Lyon Prize in Photography
The Lyon Prize honors exceptional undergraduate work in photography and is awarded in memory of writer, artist, photographer, and UC Berkeley administrator Matthew Lyon. The prize is for photography, including but not limited to, fine art photography and documentary work. The prize is administered by the College of Environmental Design (CED), but is open to all UC Berkeley undergraduate students.
March 4, 2025 | 11:59pm
First Place: $1,000, Second Place: $300
All enrolled UC Berkeley undergraduate students, in any major or undeclared, are eligible.
All entries must be submitted digitally to cedprizes@berkeley.edu with “Lyon Prize Application” in the subject line.
Photographs
Each entry should include 5 photographs on a single theme of the photographer’s choice. Students must submit electronic image files in order to be considered. Black and white, color, or digitally produced images are acceptable.
Written description
Include a brief written description (400 words maximum) of your submitted work, stating your theme or describing your project and why you chose to pursue it. You may include a title sheet and brief captions for each photo submitted, but this is not required.
Information sheet
Your submission must include a cover sheet listing the entrant’s name, email address, complete student identification (SID) number, major, and class year.

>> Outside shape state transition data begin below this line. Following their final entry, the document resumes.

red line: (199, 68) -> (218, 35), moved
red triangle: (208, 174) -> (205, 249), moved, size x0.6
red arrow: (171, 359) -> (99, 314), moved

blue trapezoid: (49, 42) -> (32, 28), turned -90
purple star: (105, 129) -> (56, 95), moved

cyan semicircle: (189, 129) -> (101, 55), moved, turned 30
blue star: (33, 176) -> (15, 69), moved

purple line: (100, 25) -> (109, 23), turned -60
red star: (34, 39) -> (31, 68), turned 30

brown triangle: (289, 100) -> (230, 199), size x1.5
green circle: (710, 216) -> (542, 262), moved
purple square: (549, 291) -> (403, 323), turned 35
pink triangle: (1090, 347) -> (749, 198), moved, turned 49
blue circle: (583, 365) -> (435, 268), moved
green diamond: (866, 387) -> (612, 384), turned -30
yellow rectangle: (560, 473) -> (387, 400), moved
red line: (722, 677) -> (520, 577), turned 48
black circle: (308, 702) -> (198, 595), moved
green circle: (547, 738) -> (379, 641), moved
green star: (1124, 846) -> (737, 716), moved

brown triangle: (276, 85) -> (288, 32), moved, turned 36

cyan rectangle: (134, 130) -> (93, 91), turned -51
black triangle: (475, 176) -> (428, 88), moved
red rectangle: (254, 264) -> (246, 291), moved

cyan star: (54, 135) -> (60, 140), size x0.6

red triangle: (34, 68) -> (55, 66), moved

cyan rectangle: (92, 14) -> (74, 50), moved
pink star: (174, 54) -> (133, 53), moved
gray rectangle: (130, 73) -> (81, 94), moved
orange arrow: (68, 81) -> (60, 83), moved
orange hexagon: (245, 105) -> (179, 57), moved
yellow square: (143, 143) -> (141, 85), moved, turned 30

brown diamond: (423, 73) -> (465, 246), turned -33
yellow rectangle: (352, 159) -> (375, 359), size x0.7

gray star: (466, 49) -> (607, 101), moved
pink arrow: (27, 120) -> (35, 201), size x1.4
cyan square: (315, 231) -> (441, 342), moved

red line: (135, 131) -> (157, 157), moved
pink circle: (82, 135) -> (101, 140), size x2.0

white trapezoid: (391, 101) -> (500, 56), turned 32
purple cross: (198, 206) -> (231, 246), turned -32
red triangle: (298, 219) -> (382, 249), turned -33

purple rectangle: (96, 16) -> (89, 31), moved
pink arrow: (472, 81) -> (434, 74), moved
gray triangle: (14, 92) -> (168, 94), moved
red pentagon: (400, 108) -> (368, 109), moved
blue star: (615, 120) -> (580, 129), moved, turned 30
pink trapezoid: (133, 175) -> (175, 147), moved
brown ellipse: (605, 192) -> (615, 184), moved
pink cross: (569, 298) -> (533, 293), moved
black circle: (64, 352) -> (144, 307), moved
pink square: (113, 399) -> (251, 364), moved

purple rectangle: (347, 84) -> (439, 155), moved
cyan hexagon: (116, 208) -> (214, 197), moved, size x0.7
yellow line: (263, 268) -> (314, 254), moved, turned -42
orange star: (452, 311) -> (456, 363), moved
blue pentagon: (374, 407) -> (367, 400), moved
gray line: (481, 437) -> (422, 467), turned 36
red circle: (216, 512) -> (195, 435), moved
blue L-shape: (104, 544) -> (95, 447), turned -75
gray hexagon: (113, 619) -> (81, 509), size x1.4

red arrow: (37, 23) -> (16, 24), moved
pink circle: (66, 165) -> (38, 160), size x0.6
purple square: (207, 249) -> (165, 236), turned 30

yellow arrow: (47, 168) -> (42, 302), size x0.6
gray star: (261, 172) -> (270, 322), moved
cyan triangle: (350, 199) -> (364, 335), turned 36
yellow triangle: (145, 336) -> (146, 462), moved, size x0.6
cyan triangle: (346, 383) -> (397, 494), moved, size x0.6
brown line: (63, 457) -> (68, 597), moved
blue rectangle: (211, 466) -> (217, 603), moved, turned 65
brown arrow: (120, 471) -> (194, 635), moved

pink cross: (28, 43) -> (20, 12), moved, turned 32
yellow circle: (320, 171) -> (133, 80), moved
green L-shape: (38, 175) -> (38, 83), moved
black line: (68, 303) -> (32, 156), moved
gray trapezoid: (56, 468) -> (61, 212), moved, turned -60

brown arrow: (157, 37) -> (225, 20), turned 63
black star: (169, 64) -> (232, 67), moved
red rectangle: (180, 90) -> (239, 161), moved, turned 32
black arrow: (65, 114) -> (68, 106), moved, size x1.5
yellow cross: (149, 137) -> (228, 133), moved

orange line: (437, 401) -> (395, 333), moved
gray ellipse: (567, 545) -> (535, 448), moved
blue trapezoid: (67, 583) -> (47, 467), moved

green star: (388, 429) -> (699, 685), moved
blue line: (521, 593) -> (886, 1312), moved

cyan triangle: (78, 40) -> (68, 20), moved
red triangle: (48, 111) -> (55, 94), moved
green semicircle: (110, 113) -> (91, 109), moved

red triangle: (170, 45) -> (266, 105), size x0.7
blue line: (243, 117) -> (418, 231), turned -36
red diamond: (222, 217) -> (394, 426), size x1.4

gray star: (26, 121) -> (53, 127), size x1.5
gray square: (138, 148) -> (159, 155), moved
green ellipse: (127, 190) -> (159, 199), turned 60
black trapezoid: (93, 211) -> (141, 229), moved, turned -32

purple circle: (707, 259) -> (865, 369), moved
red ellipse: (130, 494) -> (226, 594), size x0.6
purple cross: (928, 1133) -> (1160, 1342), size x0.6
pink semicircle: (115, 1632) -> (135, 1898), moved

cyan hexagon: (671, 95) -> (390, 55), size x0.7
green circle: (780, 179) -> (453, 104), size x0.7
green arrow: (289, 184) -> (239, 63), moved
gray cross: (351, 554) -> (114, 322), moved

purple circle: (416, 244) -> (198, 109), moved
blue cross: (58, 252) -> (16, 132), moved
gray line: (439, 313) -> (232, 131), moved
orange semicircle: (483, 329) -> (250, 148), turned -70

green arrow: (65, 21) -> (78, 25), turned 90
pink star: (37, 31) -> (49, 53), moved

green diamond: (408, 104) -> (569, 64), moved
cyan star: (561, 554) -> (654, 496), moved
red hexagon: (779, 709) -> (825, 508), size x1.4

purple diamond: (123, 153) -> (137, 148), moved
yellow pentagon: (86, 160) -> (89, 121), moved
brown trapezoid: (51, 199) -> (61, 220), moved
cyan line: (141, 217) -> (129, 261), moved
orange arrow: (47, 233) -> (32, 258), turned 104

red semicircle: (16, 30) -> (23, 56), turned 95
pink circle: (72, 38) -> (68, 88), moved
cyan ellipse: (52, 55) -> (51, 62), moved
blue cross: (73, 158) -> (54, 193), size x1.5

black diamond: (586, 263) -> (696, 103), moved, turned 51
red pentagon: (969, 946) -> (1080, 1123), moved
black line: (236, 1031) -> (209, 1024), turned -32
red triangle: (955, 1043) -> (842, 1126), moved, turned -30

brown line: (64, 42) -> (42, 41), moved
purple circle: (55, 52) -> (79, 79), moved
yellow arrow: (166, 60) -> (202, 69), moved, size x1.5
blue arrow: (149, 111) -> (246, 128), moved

Art Practice faculty will evaluate the submitted work and select the recipients.
When Matthew Lyon died at age 45, he was still in the middle of shaping the future of the University’s Office of Public Affairs. He was drawing. He was writing a book. And one joint project — the project in which he took the greatest pleasure — was the raising of his daughter, Zoe.
Photography was something he had loved since childhood. As a teenager, he carried his camera with him everywhere. He developed his own film and made his own prints. Everyone and everything was a potential subject. He was as adept at portraits — especially self portraits — as he was at landscapes. He loved to experiment. And he had an eye for unlikely subjects — doorknobs, cornices, puddles. For a period in his 30s, he photographed nothing but freeway underpasses and overpasses. Unlike many people who outgrow their childhood hobbies, Matt stuck with his. When he became a father, he turned his lens to documenting Zoe’s life. Every photo he took of her was, in its way, a piece of art.
Of all the ways in which Matt’s memory could be honored, a prize for aspiring young photographers is by far the most appropriate. Matt fostered talent wherever he spotted it. He was the driving force in reviving UC Berkeley’s Dorothea Lange Fellowship in documentary photography, and he was proud of the graduate students it recognized. He would take delight in knowing that a lifelong passion of his is inspiring new generations of photographers. And he would be honored to have this prize for undergraduates named for him.
Please note: Federal financial aid regulations require that all awards received by a student cannot exceed their financial aid need as determined by a congressional formula. It is possible, therefore, that the cash award for a Prize could reduce some component of a needy student’s package of financial aid awards. In these cases, the Financial Aid Office attempts first to reduce loan or work aid; fellowships, grants or scholarships are only reduced as a last resort. Regardless of your financial aid situation, the IRS views fellowships, grants or scholarships that are not directly applied to tuition or other educational expenses as taxable income.